→ **Exercise directions**: Report every line below that has the string "Суллы" in it.

[[ Material supplied, beginning ]]

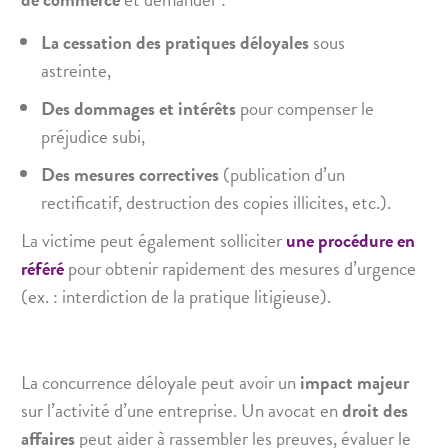
La cessation des pratiques déloyales
sous
astreinte,
Des dommages et intérêts
pour compenser le
préjudice subi,
Des mesures correctives
(publication d’un
rectificatif, destruction des copies illicites, etc.).
La victime peut également solliciter
une procédure en
référé
pour obtenir rapidement des mesures d’urgence
(ex. : interdiction de la pratique litigieuse).
La concurrence déloyale peut avoir un
impact majeur
sur l’activité d’une entreprise. Un avocat en
droit des
affaires
peut aider à rassembler les preuves, évaluer le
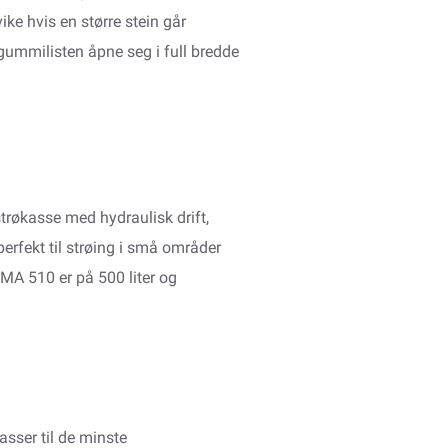
ike hvis en større stein går
gummilisten åpne seg i full bredde
økasse med hydraulisk drift,
erfekt til strøing i små områder
MA 510 er på 500 liter og
asser til de minste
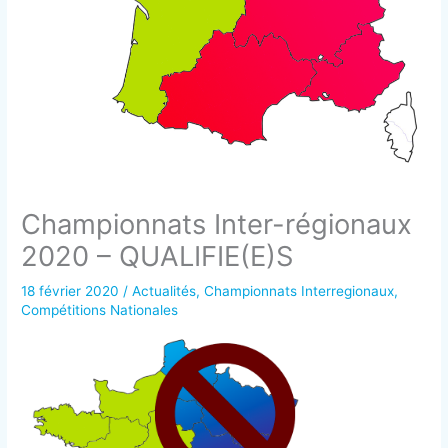
Championnats Inter-régionaux
2020 – QUALIFIE(E)S
18 février 2020
/
Actualités
,
Championnats Interregionaux
,
Compétitions Nationales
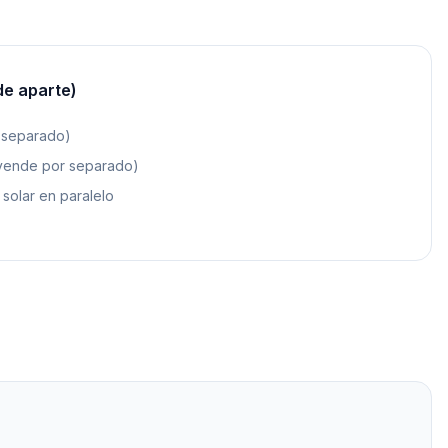
de aparte)
r separado)
 vende por separado)
solar en paralelo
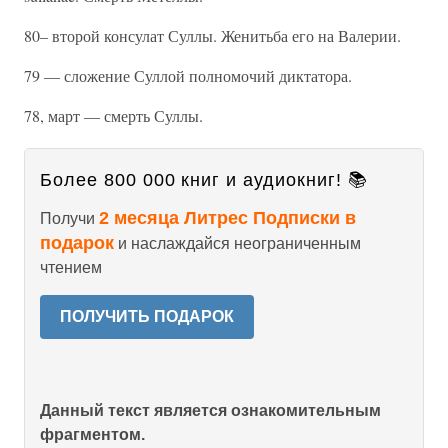
80– второй консулат Суллы. Женитьба его на Валерии.
79 — сложение Суллой полномочий диктатора.
78, март — смерть Суллы.
Более 800 000 книг и аудиокниг! 📚
2 месяца Литрес Подписки в
Получи
подарок
и наслаждайся неограниченным
чтением
ПОЛУЧИТЬ ПОДАРОК
Данный текст является ознакомительным
фрагментом.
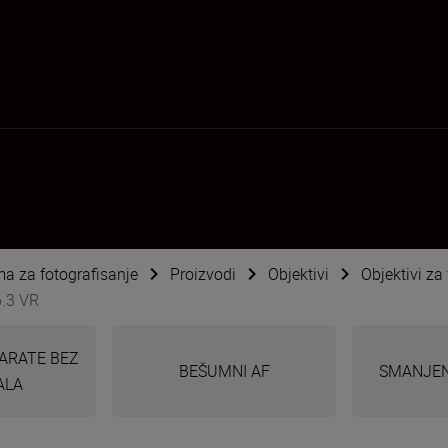
ema za fotografisanje
Proizvodi
Objektivi
Objektivi za
6.3 VR
ARATE BEZ
BEŠUMNI AF
SMANJEN
ALA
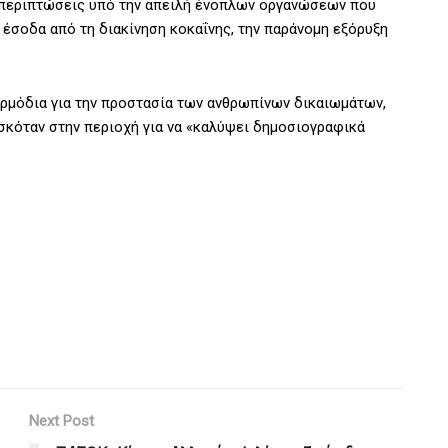
περιπτώσεις υπό την απειλή ένοπλων οργανώσεων που
έσοδα από τη διακίνηση κοκαΐνης, την παράνομη εξόρυξη
αρμόδια για την προστασία των ανθρωπίνων δικαιωμάτων,
κόταν στην περιοχή για να «καλύψει δημοσιογραφικά
Next Post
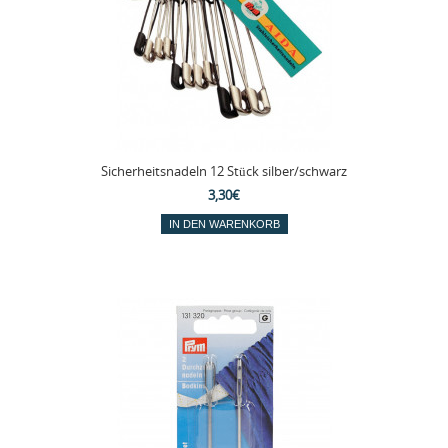
Sicherheitsnadeln 12 Stück silber/schwarz
3,30€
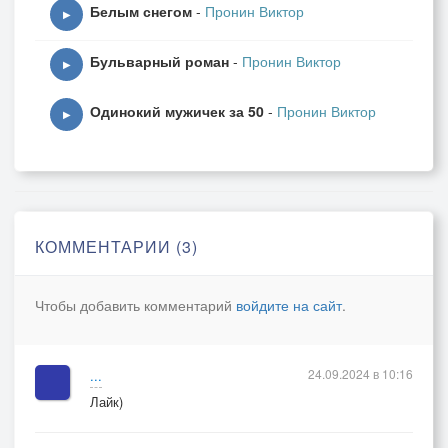
Белым снегом
-
Пронин Виктор
▶
Бульварный роман
-
Пронин Виктор
▶
Одинокий мужичек за 50
-
Пронин Виктор
▶
КОММЕНТАРИИ (3)
Чтобы добавить комментарий
войдите на сайт
.
24.09.2024 в 10:16
...
Лайк)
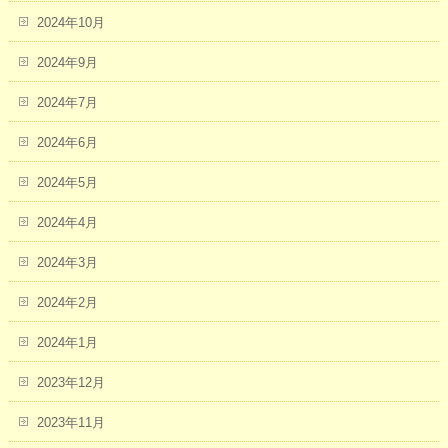
2024年10月
2024年9月
2024年7月
2024年6月
2024年5月
2024年4月
2024年3月
2024年2月
2024年1月
2023年12月
2023年11月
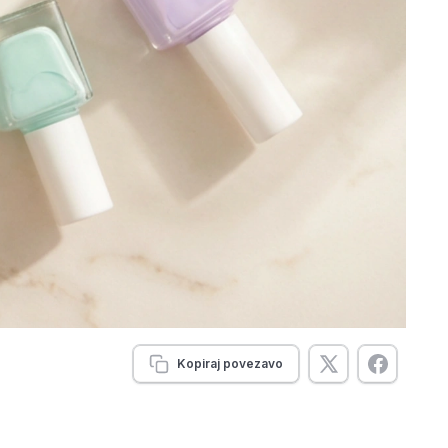
Kopiraj povezavo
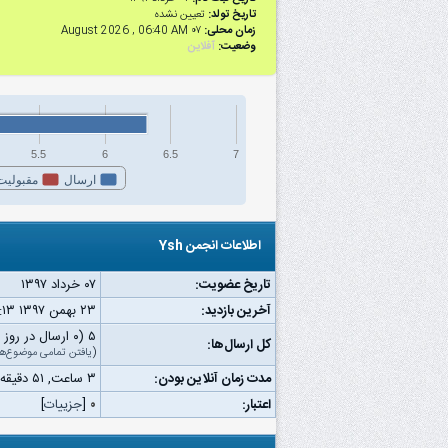
تاریخ تولد:
تعیین نشده
زمان محلی:
۰۷ August 2026 , 06:40 AM
وضعیت:
آفلاین
5.5
6
6.5
7
ارسال
مقبولیت
اطلاعات انجمن Ysh
تاریخ عضویت:
۰۷ خرداد ۱۳۹۷
آخرین بازدید:
۲۳ بهمن ۱۳۹۷ ۰۹:۱۳ ب.ظ
۵ (۰ ارسال در روز | ۰ درصد از کل ارسال‌ها)
کل ارسال‌ها:
(
یافتن تمامی موضوع‌ها
مدت زمان آنلاین بودن:
۳ ساعت, ۵۱ دقیقه, ۴۱ ثانیه
اعتبار:
۰
[
جزییات
]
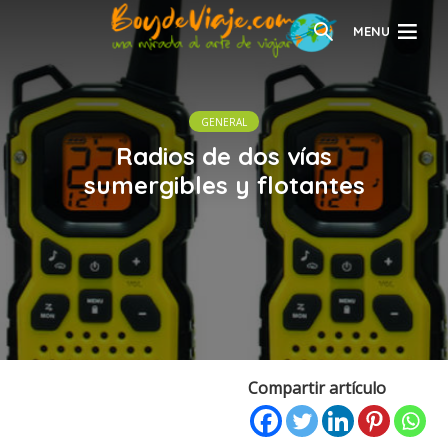
MENU
GENERAL
Radios de dos vías
sumergibles y flotantes
Compartir artículo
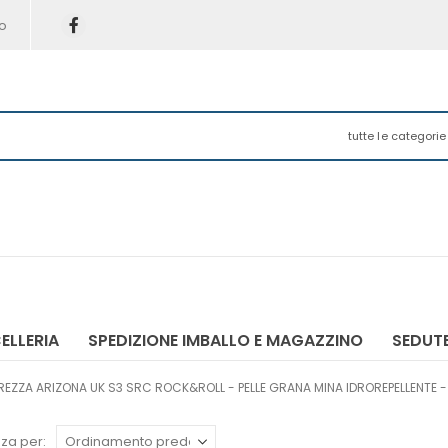
o
tutte le categorie
ELLERIA
SPEDIZIONE IMBALLO E MAGAZZINO
SEDUTE
REZZA ARIZONA UK S3 SRC ROCK&ROLL - PELLE GRANA MINA IDROREPELLENTE 
za per:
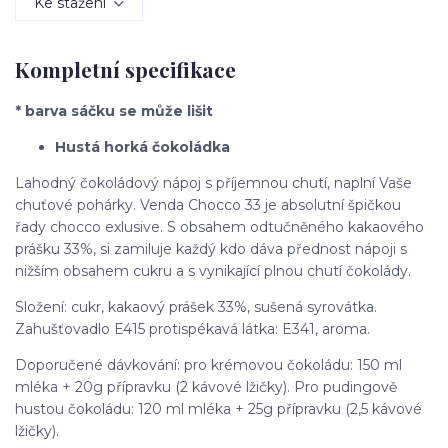
Ke stažení
Kompletní specifikace
* barva sáčku se může lišit
Hustá horká čokoládka
Lahodný čokoládový nápoj s příjemnou chutí, naplní Vaše
chuťové pohárky. Venda Chocco 33 je absolutní špičkou
řady chocco exlusive. S obsahem odtučněného kakaového
prášku 33%, si zamiluje každý kdo dáva přednost nápoji s
nižším obsahem cukru a s vynikající plnou chutí čokolády.
Složení: cukr, kakaový prášek 33%, sušená syrovátka.
Zahušťovadlo E415 protispékavá látka: E341, aroma.
Doporučené dávkování: pro krémovou čokoládu: 150 ml
mléka + 20g přípravku (2 kávové lžičky). Pro pudingově
hustou čokoládu: 120 ml mléka + 25g přípravku (2,5 kávové
lžičky).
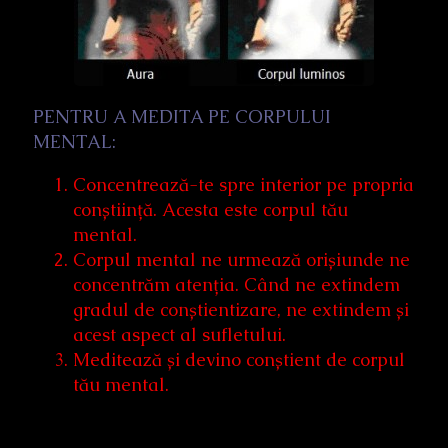
PENTRU A MEDITA PE CORPULUI
MENTAL:
Concentrează-te spre interior pe propria
conștiință. Acesta este corpul tău
mental.
Corpul mental ne urmează orișiunde ne
concentrăm atenția. Când ne extindem
gradul de conștientizare, ne extindem și
acest aspect al sufletului.
Meditează și devino conștient de corpul
tău mental.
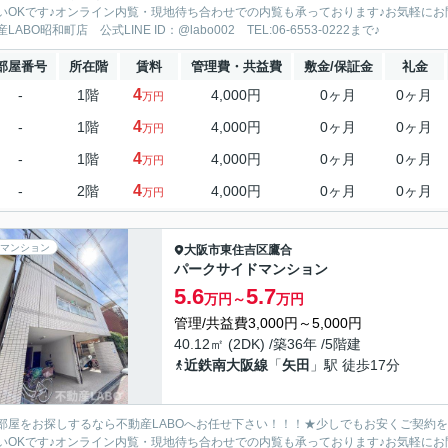
いOKです♪オンライン内覧・現地待ち合わせでの内覧も承っております♪お気軽に
LABO昭和町店 公式LINE ID：@labo002 TEL:06-6553-0222まで♪
部屋番号
所在階
賃料
管理費・共益費
敷金/保証金
礼金
4
-
1階
4,000円
0ヶ月
0ヶ月
万円
4
-
1階
4,000円
0ヶ月
0ヶ月
万円
4
-
1階
4,000円
0ヶ月
0ヶ月
万円
4
-
2階
4,000円
0ヶ月
0ヶ月
万円
マンション
大阪市東住吉区
鷹合
パークサイドマンション
5.6
5.7
万円～
万円
管理/共益費3,000円～5,000円
40.12㎡ (2DK) /築36年 /5階建
近鉄南大阪線
「
矢田
」駅 徒歩17分
部屋をお探しするなら不動産LABOへお任せ下さい！！！★少しでもお安くご契約
いOKです♪オンライン内覧・現地待ち合わせでの内覧も承っております♪お気軽に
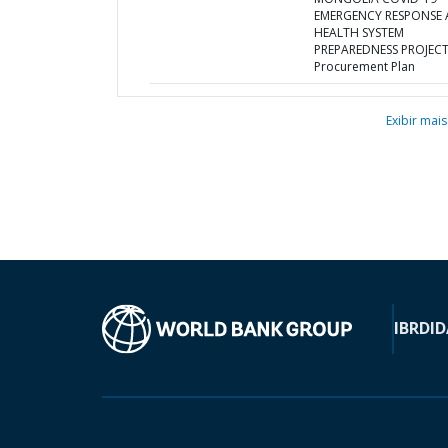
EMERGENCY RESPONSE
HEALTH SYSTEM
PREPAREDNESS PROJECT
Procurement Plan
Exibir mais
IBRD
ID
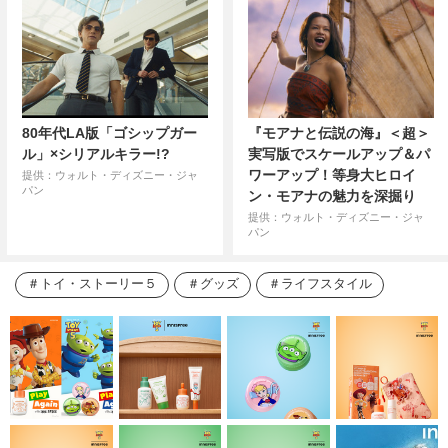
80年代LA版「ゴシップガー
『モアナと伝説の海』＜超＞
ル」×シリアルキラー!?
実写版でスケールアップ＆パ
ワーアップ！等身大ヒロイ
提供：ウォルト・ディズニー・ジャ
パン
ン・モアナの魅力を深掘り
提供：ウォルト・ディズニー・ジャ
パン
トイ・ストーリー５
グッズ
ライフスタイル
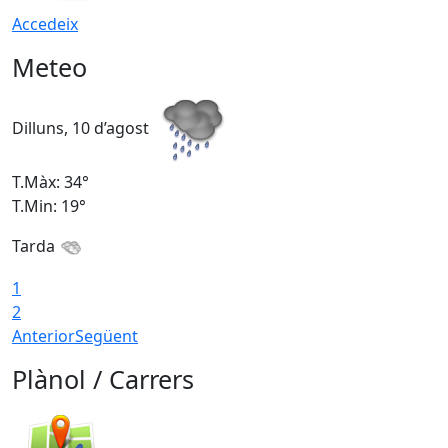
Accedeix
Meteo
Dilluns, 10 d’agost
D
T.Màx: 34°
T
T.Min: 19°
T
Tarda
T
1
2
Anterior
Següent
Plànol / Carrers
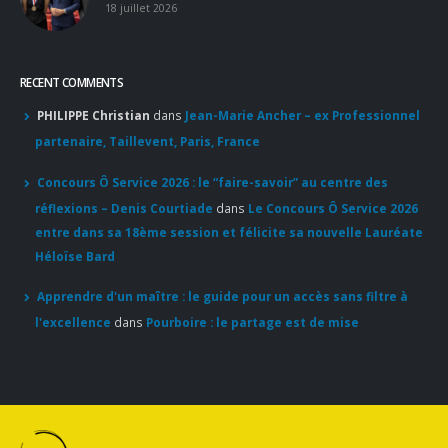
8 août 2026
Concours général des métiers « CSR » 2026 : le palmarès
officiel
18 juillet 2026
RECENT COMMENTS
PHILIPPE Christian
dans
Jean-Marie Ancher – ex Professionnel
partenaire, Taillevent, Paris, France
Concours Ô Service 2026 : le “faire-savoir” au centre des
réflexions – Denis Courtiade
dans
Le Concours Ô Service 2026
entre dans sa 18ème session et félicite sa nouvelle Lauréate
Héloïse Bard
Apprendre d'un maître : le guide pour un accès sans filtre à
l'excellence
dans
Pourboire : le partage est de mise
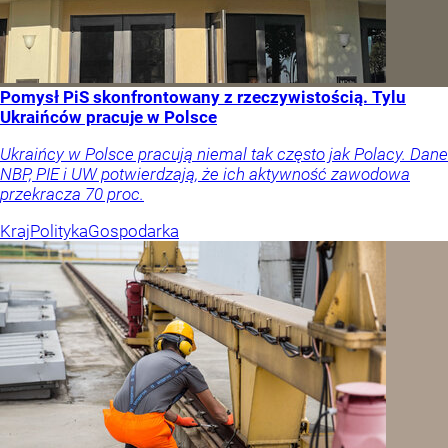
Pomysł PiS skonfrontowany z rzeczywistością. Tylu
Ukraińców pracuje w Polsce
Ukraińcy w Polsce pracują niemal tak często jak Polacy. Dane
NBP, PIE i UW potwierdzają, że ich aktywność zawodowa
przekracza 70 proc.
Kraj
Polityka
Gospodarka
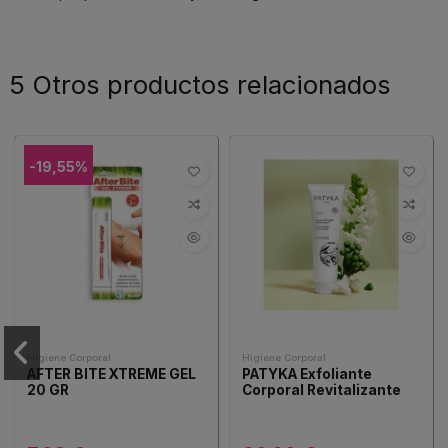
5 Otros productos relacionados
-19,55%
Higiene Corporal
Higiene Corporal
AFTER BITE XTREME GEL
PATYKA Exfoliante
20 GR
Corporal Revitalizante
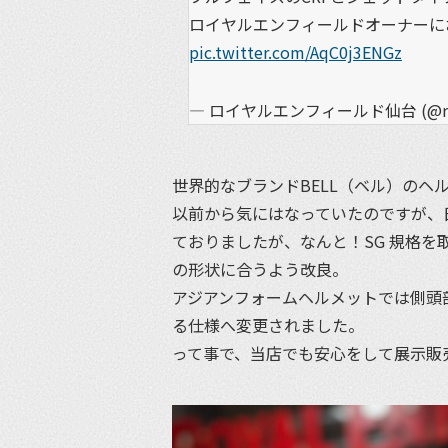
ロイヤルエンフィールドオーナーに
pic.twitter.com/AqC0j3ENGz
— ロイヤルエンフィールド仙台 (@re_
世界的なブランドBELL（ベル）のヘ
以前から気にはなっていたのですが、
ておりましたが、なんと！SG 規格を
の形状に合うよう改良。
アジアンフォームヘルメットでは側頭
る仕様へ変更されました。
って事で、当店でも安心をして展示販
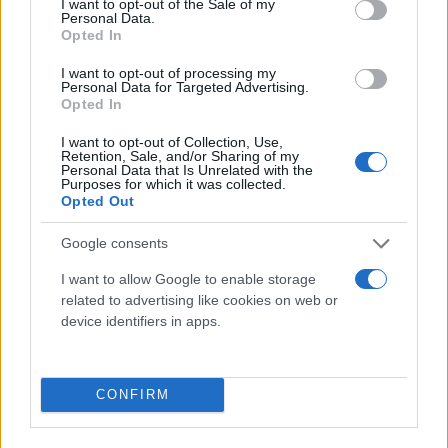
I want to opt-out of the Sale of my
Personal Data.
Opted In
I want to opt-out of processing my
Personal Data for Targeted Advertising.
Opted In
I want to opt-out of Collection, Use,
Retention, Sale, and/or Sharing of my
Personal Data that Is Unrelated with the
Purposes for which it was collected.
Opted Out
Google consents
I want to allow Google to enable storage
related to advertising like cookies on web or
device identifiers in apps.
CONFIRM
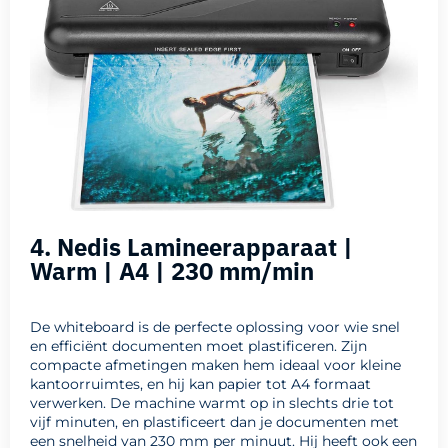
4. Nedis Lamineerapparaat |
Warm | A4 | 230 mm/min
De whiteboard is de perfecte oplossing voor wie snel
en efficiënt documenten moet plastificeren. Zijn
compacte afmetingen maken hem ideaal voor kleine
kantoorruimtes, en hij kan papier tot A4 formaat
verwerken. De machine warmt op in slechts drie tot
vijf minuten, en plastificeert dan je documenten met
een snelheid van 230 mm per minuut. Hij heeft ook een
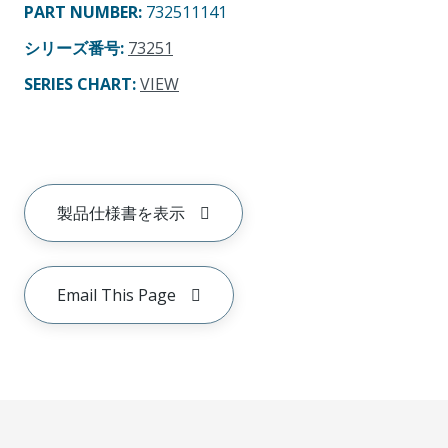
PART NUMBER
:
732511141
シリーズ番号
:
73251
SERIES CHART
:
VIEW
製品仕様書を表示
Email This Page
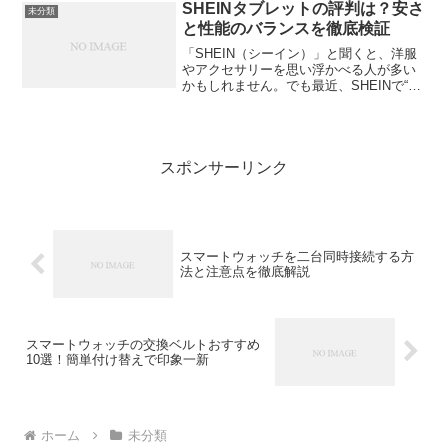
を手に入れたいのではないでしょうか。
SHEINタブレットの評判は？安さ
未分類
この記事では、ファッショ...
と性能のバランスを徹底検証
「SHEIN（シーイン）」と聞くと、洋服
やアクセサリーを思い浮かべる人が多い
かもしれません。でも最近、SHEINで“タ
ブレット”が買えることをご存じですか？
しかも価格は1万円台から。ちょっと気に
なりますよね。今回は、SHEINタブレッ
トの評...
スポンサーリンク
スマートウォッチを二台同時接続する方
法と注意点を徹底解説
スマートウォッチの交換ベルトおすすめ
10選！簡単付け替えで印象一新
ホーム
未分類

[[ Material supplied, end ]]

→ **Solution to the exercise**:
80– второй консулат Суллы. Женитьба его на Валерии.
78, март — смерть Суллы.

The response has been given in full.